Kahn symmetra-peak, a device that reduces the
positive/negative asymmetry especially on voice signals, to manageable
values so that at -100% modulation the positive peaks are under +130% modulation
level: average power gain +2 dB
(Without this device, the highly unsymmetrical
nature of voice signals would require the negative direction to be peak
limited to less than 100% because the positive peaks would exceed the transmitter
components insulation breakdown, which is around +130% and no more.
The alternative is to clip the positive peaks more aggressively = too much
distortion.)
Linear pre-emphasis of frequencies above 5 kHz,
reaching +15dB at 15 kHz: average perceived on-air power gain +3dB
Gates Sta-Level tube compressor, attack time of
28 msec and dual constant release times of 2.35 sec and 10 sec: average
power gain +3dB
Volumax 4300 volume controller/peak limiter
compressor section,
8.5 msec attack time, 260 msec release time: average power gain +6
dB
limiter section,
< 1 usec peak limiting of negative peaks for radio transmitter
Radio Transmitter, capable of +130% positive modulation:
average power gain +2 dB
(on-air signal only)
Total on-air power gain compared to not using
this equipment: +16dB (or 40x more power - thus a 50 kW station
sounds like 1000 kW!)
SUMMARY OF EQUIPMENT
RCA 44-BX and RCA 77-DX ribbon velocity microphones
ZaraRadio software package mp3/wave file player/jingle&commercial
scheduler on HP notebook computer
RCA BC-5B tube broadcast mixer console
Kahn symmetra-peak phase rotator
Pre-emphasis from 3-11 kHz +1 to +6 dB
Gates Sta-Level tube dual time constant slow
compressor
Volumax 4300 fast compressor/negative peak limiter
Brick wall 11 kHz splatter filter
SHOUTcast mp3 streaming audio server on Packard
Bell 910C computer, Bell DSL internet line
NOTES ABOUT DIGITAL SYSTEMS SUCH AS INTERNET
RADIO
Since the power level represented by a digital
signal over the internet has fixed levels determined by the fixed number
of data bits, this energy limited representation requires the positive
and negative peaks to be symmetrical +/-100% and to be represented by data
bits 0 and 255 for maximum volume.
Thus the peak limiting of positive peaks necessary
for the SHOUTcast digital audio service over the internet makes a signal
that isn't quite as loud as the on-air signal, but it is still LOUD, +13
dB or 20x more power.
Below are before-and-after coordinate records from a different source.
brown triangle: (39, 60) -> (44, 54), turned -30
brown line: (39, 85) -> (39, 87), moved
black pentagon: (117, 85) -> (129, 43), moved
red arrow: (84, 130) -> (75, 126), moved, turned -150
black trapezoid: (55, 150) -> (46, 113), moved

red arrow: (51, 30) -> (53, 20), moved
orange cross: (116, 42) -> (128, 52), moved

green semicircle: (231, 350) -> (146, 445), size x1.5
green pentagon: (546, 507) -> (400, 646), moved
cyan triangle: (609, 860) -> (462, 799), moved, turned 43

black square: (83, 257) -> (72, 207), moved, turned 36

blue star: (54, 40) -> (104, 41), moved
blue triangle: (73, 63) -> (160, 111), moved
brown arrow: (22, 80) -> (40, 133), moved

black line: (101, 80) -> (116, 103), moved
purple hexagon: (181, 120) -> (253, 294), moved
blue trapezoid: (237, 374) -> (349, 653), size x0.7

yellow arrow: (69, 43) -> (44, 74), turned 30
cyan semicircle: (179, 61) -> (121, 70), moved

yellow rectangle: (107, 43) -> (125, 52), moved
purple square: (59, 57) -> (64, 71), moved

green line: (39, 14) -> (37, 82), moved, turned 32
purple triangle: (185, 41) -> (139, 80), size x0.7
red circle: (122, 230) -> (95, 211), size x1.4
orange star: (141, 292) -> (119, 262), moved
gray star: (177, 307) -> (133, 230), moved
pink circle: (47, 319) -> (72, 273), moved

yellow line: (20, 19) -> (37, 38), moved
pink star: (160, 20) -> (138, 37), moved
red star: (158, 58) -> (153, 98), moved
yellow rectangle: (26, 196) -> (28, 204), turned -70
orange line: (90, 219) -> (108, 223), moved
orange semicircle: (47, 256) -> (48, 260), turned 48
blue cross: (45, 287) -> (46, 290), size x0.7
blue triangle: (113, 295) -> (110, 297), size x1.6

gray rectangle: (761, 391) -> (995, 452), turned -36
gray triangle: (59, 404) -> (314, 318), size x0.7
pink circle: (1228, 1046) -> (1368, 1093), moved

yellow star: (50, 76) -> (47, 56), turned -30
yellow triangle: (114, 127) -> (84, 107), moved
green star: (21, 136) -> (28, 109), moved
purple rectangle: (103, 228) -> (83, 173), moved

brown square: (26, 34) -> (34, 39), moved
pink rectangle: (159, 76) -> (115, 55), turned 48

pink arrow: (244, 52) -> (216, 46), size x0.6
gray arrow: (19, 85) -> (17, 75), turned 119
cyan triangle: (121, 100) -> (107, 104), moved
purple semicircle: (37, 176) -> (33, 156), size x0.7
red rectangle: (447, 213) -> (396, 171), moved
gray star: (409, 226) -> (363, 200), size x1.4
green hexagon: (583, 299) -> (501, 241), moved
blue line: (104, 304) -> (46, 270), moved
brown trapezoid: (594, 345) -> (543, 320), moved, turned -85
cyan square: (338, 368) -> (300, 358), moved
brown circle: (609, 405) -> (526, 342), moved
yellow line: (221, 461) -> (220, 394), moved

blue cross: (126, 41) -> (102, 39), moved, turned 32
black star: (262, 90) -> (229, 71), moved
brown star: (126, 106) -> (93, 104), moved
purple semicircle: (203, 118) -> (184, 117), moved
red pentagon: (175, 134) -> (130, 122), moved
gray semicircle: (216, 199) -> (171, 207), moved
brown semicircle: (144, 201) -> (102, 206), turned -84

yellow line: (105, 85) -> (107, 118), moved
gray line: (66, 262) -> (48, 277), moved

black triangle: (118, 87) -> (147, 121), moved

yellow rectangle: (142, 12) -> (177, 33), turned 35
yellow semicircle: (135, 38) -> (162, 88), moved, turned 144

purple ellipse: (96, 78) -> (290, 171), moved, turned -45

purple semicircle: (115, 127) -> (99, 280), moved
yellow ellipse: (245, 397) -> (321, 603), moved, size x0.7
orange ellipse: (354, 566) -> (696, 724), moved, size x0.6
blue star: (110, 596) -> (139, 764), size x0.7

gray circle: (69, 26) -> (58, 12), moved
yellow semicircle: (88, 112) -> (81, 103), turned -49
Most internet radio stations use some processing
- many use excessive and artificial digital processing resulting in distortion
on low frequencies and a listening fatigue due to an unpleasant spectral
energy distribution - therefore, we are confident that our signal is the
loudest - and clearest - on the internet.
Please note that the 64 kilobits/second data stream
compression, while allowing anyone to listen, even on dial-up, will create
audible artifacts that would not be heard live on the air. Plus, many of the songs are poor mp3s with horrible artifacts unfortunately...Other than these,
the audio is virtually distortionless and clear.